В промежутке между названными двумя кардинальными акциями отец изредка посылал ей деньги, еще реже писал, да и не выражал при этом сочувствия или понимания, а ругал дочь, которая столько невзгод причинила больному старику-отцу. Жаловался и жаловался на свое здоровье. Жаловался на расходы, которые он вынужден нести из-за нее.

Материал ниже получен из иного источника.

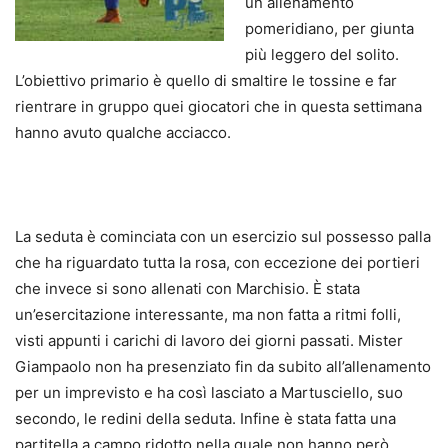
un allenamento
pomeridiano, per giunta
più leggero del solito.
L’obiettivo primario è quello di smaltire le tossine e far
rientrare in gruppo quei giocatori che in questa settimana
hanno avuto qualche acciacco.
La seduta è cominciata con un esercizio sul possesso palla
che ha riguardato tutta la rosa, con eccezione dei portieri
che invece si sono allenati con Marchisio. È stata
un’esercitazione interessante, ma non fatta a ritmi folli,
visti appunti i carichi di lavoro dei giorni passati. Mister
Giampaolo non ha presenziato fin da subito all’allenamento
per un imprevisto e ha così lasciato a Martusciello, suo
secondo, le redini della seduta. Infine è stata fatta una
partitella a campo ridotto nella quale non hanno però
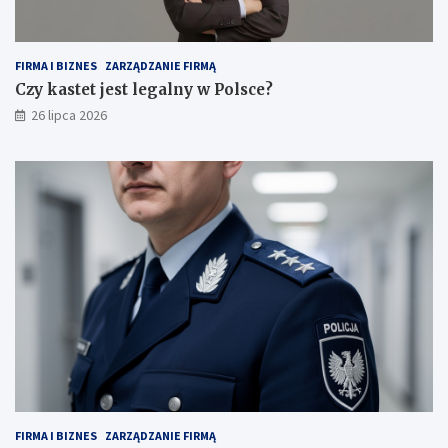
FIRMA I BIZNES
ZARZĄDZANIE FIRMĄ
Czy kastet jest legalny w Polsce?
26 lipca 2026
FIRMA I BIZNES
ZARZĄDZANIE FIRMĄ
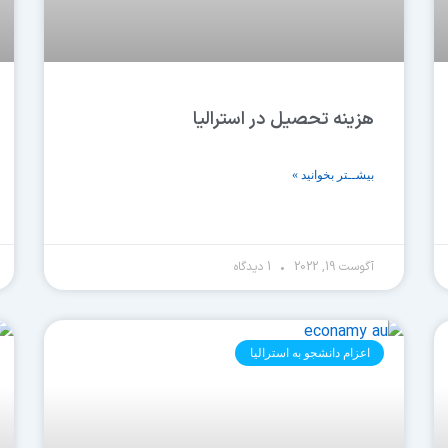
هزینه تحصیل در استرالیا
بیشــتر بخوانید »
آگوست 19, 2022
1 دیدگاه
اعزام دانشجو به استرالیا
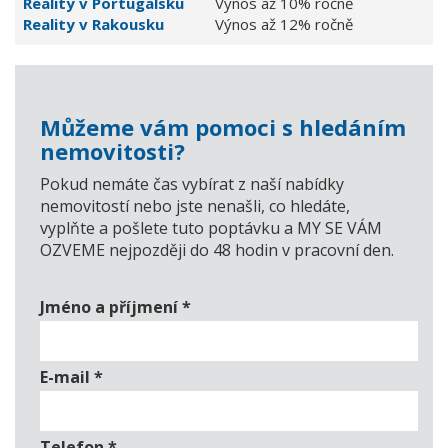
Reality v Portugalsku
Výnos až 10% ročně
Reality v Rakousku
Výnos až 12% ročně
Můžeme vám pomoci s hledáním
nemovitosti?
Pokud nemáte čas vybírat z naší nabídky
nemovitostí nebo jste nenašli, co hledáte,
vyplňte a pošlete tuto poptávku a MY SE VÁM
OZVEME nejpozději do 48 hodin v pracovní den.
Jméno a příjmení
*
E-mail
*
Telefon
*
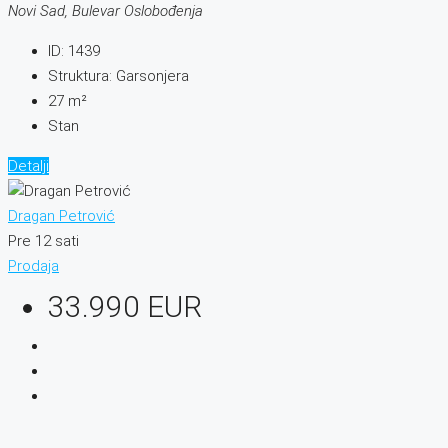
Novi Sad, Bulevar Oslobođenja
ID:
1439
Struktura:
Garsonjera
27
m²
Stan
Detalji
Dragan Petrović
Pre 12 sati
Prodaja
33.990 EUR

Вот из письма Орловского от 13.12.58:

 

"... затем он заявил, что не сможет пустить меня в (Ирину) комнату раньше, чем через неделю (как потом выяснилось, он вел в это время лихорадочные переговоры с Диной (Креневой) о том, чтобы та отделила твои книги от Ирэниных с

 

- 111 -

тем, чтобы он мог Ирэнины книги сразу же загнать, возместив тем самым стоимость апельсинов, которые он ей носил в тюрьму, несмотря на то, что он прекрасно знал, что ее воля совсем иная)".

 

Речь идет о попытках Орловского действовать в соответствии с моей и Вербловской доверенностями, помянутыми в §5; "воля" относится к ним, а не к апельсинам. А вот и сама Ира вздыхает в письме мне:

 

"Шафир вытянул у отца тысячу рублей".

 

Дело в том, что Арнович вообразил, будто бы различие в судьбах Вербловской и Заславского вызвано наличием у Игоря столь блестящего адвоката (тогда как Шафир блестящ только потому, что никогда не берется за проигрышные дела). Он отобрал дело у Кугель, передал его Шафиру. К слову, моя мать тоже наняла Райхмана для Вербловской, а Ира по-прежнему считала своей защитницей Кугель. Как уж сии три адвоката управлялись между собой, но примерно с год у Вербловской было три защитника. С нулевым исходом. Да и насчет трат: ну кому нынче придет в голову сказать насчет адвоката, которому пришлось уплатить по такому делу сто рублей, будто он "вытянул" из клиента "целых" сто рублей?..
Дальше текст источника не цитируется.